In both approaches, I used a filtring approach with cv2.inRange(). I validated the approach, even with challenging images, testing line extracting using cv2.HoughLinesP

  • Combine both extractions so that to be able to overlay onto the original images at a later stage. Note that I performed several steps using cv2.dilate() and cv2.erode() in order to enhance the extracted line patterns at this stage. The use of a Canny filter did not prove useful on top.

In the sample below, we can see a couple of yellow road signs extracted during the process ! Line re-inforcement is also visible.

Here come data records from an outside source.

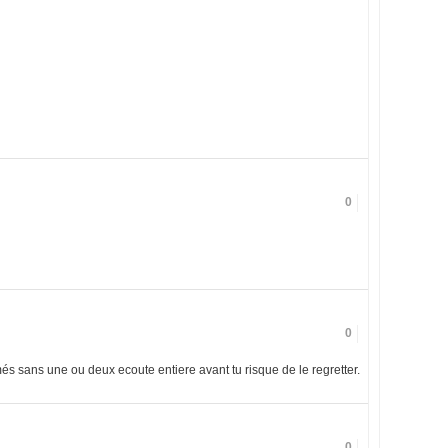
0
0
és sans une ou deux ecoute entiere avant tu risque de le regretter.
0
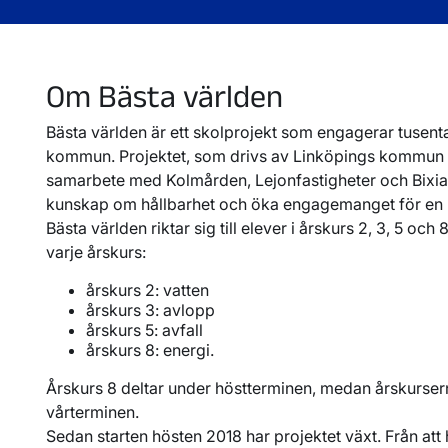
Om Bästa världen
Bästa världen är ett skolprojekt som engagerar tusenta
kommun. Projektet, som drivs av Linköpings kommun 
samarbete med Kolmården, Lejonfastigheter och Bixia, sy
kunskap om hållbarhet och öka engagemanget för en m
Bästa världen riktar sig till elever i årskurs 2, 3, 5 oc
varje årskurs:
årskurs 2: vatten
årskurs 3: avlopp
årskurs 5: avfall
årskurs 8: energi.
Årskurs 8 deltar under höstterminen, medan årskursern
vårterminen.
Sedan starten hösten 2018 har projektet växt. Från att 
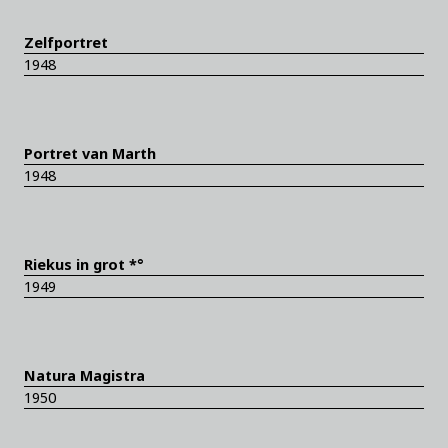
Zelfportret
1948
Portret van Marth
1948
Riekus in grot *°
1949
Natura Magistra
1950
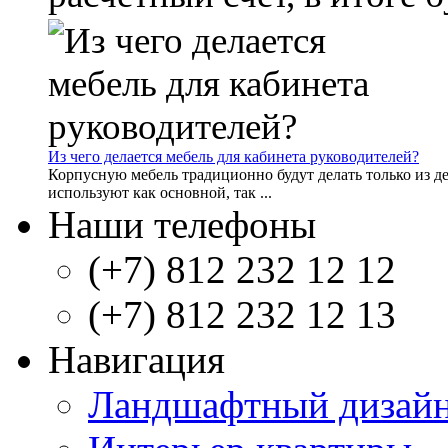
Из чего делается мебель для кабинета руководителей?
Корпусную мебель традиционно будут делать только из д
используют как основной, так ...
Наши телефоны
(+7) 812 232 12 12
(+7) 812 232 12 13
Навигация
Ландшафтный дизай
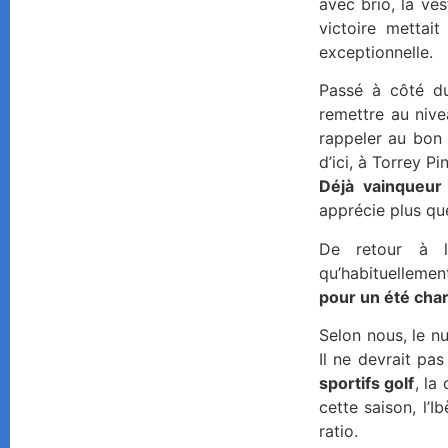
avec brio, la ve
victoire mettai
exceptionnelle.
Passé à côté d
remettre au nive
rappeler au bon 
d’ici, à Torrey P
Déjà vainqueur 
apprécie plus qu
De retour à l
qu’habituelleme
pour un été cha
Selon nous, le n
Il ne devrait pa
sportifs golf
, la
cette saison, l’
ratio.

At this stage we now must:

  • Eliminate captured noise using Region Of Interest approach. The output is a clean mask capturing both white and yellow lines even in shady environment. In the example below, we can see the noise which gets eliminated (no more white car!) and we are left with a neat mask capturing both lanes.

Now we can finalize:

  • Apply Hough Line detection on the mask and collect identified line segments for the next additonal step. In the example below, I validate the good performance on both line types despite shadow conditions. Next we will make up for full solid lines.

  • Calculate line formulas in order to draw and overlay full, solid, lines onto the original images. I used a mask to perform this combination step.

The output is shown in the next section below.

The line extraction pipeline proved very efficient using movies even with challenging shading conditions.

Results

Final result with good detection performance.